Top of The input
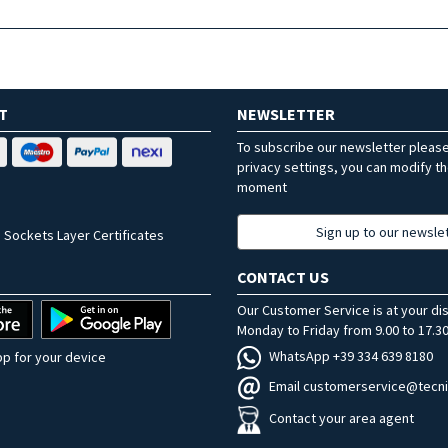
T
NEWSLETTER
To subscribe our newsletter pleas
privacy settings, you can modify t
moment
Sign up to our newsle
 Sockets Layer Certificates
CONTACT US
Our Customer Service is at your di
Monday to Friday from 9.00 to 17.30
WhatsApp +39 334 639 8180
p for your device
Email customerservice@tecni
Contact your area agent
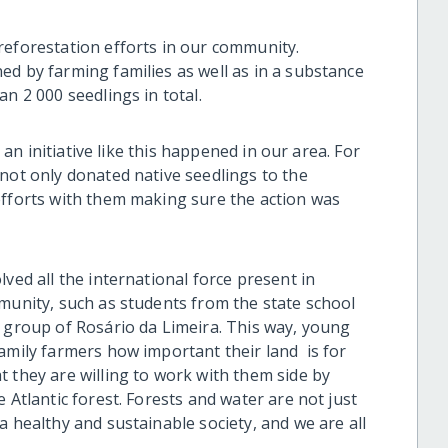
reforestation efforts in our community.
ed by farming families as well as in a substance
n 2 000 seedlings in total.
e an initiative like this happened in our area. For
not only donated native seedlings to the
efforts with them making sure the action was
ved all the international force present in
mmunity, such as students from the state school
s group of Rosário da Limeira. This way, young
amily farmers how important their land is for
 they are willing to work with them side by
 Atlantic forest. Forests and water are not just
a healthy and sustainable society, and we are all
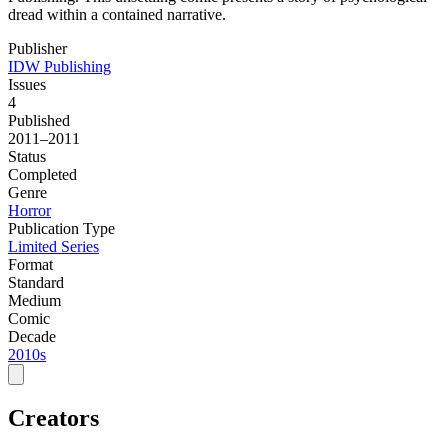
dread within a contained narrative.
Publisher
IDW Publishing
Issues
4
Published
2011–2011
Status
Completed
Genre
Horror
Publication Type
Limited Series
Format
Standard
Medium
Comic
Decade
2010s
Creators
Bottom of The input
Top of The input
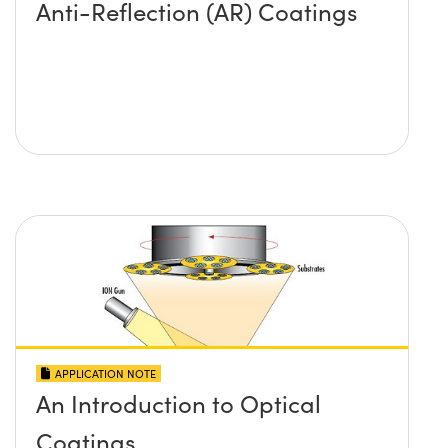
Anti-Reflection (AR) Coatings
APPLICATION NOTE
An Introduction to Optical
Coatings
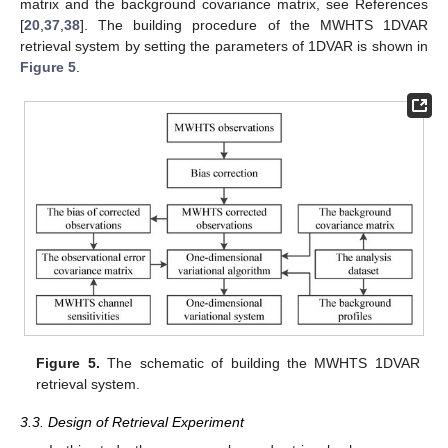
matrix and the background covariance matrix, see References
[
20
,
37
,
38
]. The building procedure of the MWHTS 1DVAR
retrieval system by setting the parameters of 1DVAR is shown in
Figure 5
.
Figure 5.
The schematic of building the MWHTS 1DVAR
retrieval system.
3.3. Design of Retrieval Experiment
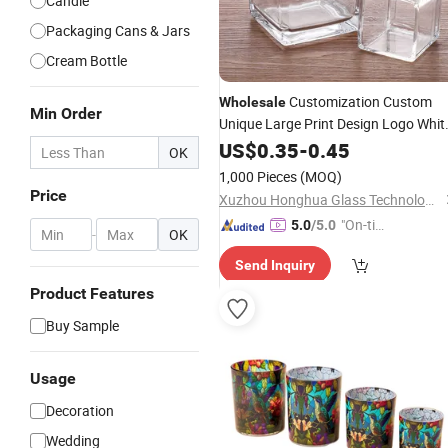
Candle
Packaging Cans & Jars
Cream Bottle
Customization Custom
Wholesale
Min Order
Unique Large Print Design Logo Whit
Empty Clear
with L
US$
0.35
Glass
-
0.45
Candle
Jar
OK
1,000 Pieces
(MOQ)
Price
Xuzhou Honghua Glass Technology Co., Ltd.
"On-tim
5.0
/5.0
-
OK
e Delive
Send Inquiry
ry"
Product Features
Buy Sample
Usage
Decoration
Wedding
Bottom of The input
◆ What this task involves
Extract each line from the entries above that contains the string "them".

◆ Solution to the problem
efforts with them making sure the action was
 they are willing to work with them side by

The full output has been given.